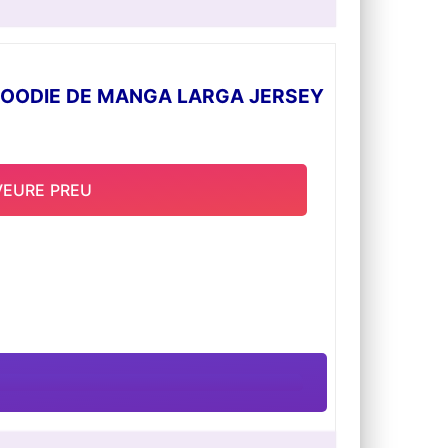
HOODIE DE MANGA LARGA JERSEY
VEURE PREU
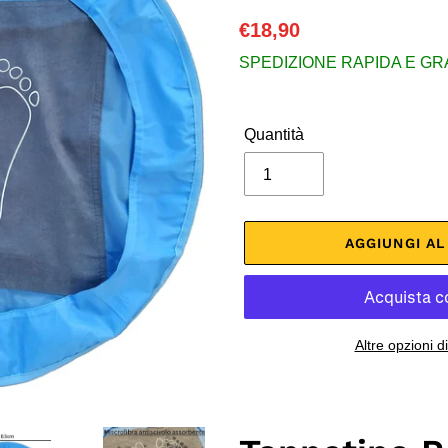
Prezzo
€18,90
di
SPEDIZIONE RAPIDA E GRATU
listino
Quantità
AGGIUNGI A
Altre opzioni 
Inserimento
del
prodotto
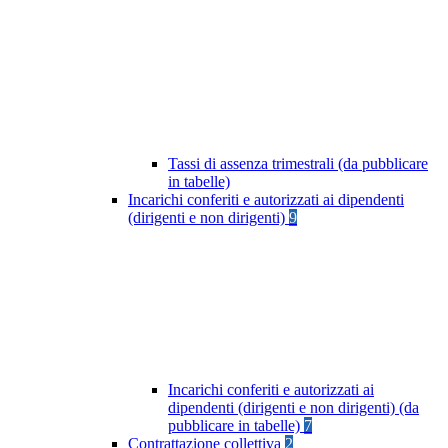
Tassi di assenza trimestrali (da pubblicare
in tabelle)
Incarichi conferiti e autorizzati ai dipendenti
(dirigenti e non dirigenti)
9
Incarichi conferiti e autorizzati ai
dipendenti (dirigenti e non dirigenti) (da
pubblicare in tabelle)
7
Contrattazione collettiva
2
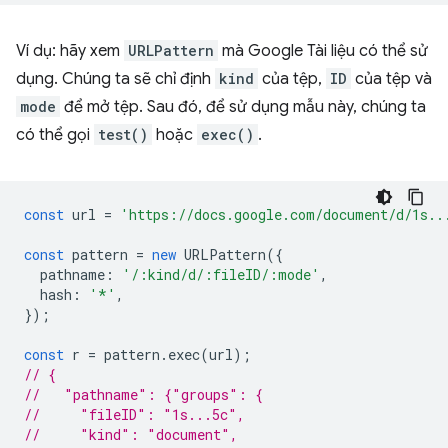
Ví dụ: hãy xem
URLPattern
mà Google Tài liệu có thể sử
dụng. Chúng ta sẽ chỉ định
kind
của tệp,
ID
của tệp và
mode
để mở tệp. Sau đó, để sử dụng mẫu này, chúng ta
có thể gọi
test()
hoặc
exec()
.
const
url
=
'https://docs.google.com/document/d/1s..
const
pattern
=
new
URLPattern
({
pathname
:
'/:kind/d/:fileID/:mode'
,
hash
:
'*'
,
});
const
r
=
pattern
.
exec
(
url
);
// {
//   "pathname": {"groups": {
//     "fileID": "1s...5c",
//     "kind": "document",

* * *

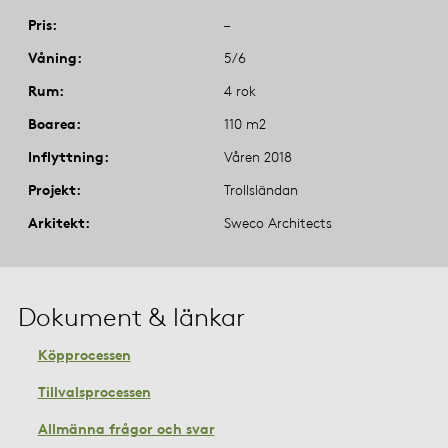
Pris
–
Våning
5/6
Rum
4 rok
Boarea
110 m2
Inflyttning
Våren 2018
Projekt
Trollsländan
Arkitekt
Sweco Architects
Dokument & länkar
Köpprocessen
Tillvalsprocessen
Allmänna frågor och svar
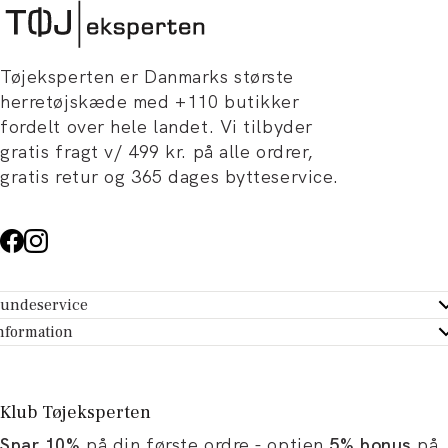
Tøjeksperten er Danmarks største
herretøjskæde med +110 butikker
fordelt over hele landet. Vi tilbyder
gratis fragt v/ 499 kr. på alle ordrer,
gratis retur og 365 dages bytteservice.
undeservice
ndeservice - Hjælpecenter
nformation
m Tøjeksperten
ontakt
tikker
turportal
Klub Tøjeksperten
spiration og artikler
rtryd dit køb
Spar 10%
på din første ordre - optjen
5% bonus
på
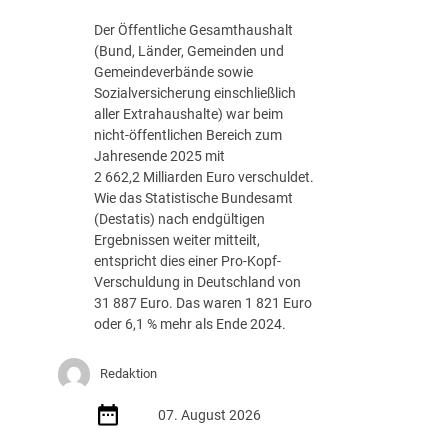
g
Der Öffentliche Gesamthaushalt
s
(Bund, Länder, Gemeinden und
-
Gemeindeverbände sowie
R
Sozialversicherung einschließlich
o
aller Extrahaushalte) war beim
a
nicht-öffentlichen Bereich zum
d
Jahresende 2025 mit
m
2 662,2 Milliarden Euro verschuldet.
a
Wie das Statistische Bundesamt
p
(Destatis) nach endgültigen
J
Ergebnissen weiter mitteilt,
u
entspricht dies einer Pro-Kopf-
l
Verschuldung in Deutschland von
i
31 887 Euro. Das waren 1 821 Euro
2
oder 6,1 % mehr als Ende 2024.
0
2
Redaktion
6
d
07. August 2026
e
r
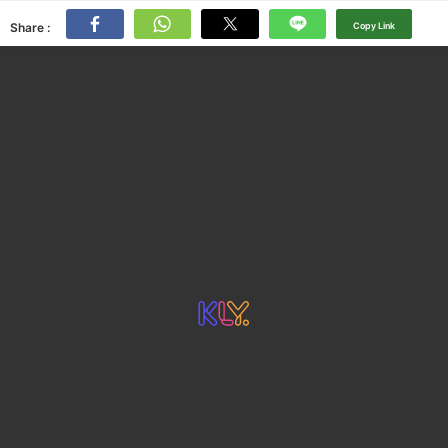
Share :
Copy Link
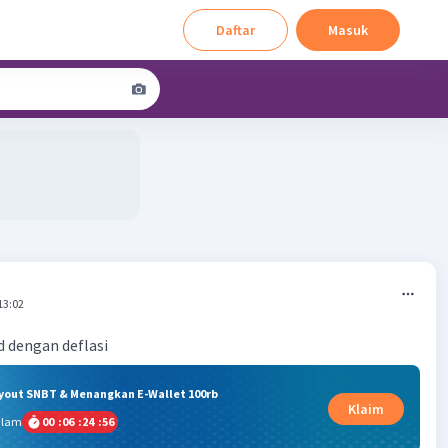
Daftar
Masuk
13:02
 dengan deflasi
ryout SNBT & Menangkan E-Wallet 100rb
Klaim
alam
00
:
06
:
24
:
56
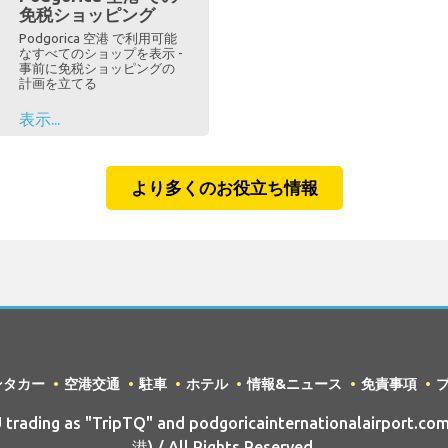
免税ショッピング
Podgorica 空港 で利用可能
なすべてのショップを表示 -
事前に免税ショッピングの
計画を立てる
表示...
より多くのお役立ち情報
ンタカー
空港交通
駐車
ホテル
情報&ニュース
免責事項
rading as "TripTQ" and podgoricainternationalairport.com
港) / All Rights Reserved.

=== WHAT YOU HAVE TO DO ===
Determine the count of lines in the data that contain the string "dirigenti", and reply with that count alone.

=== ANSWER BOX ===
2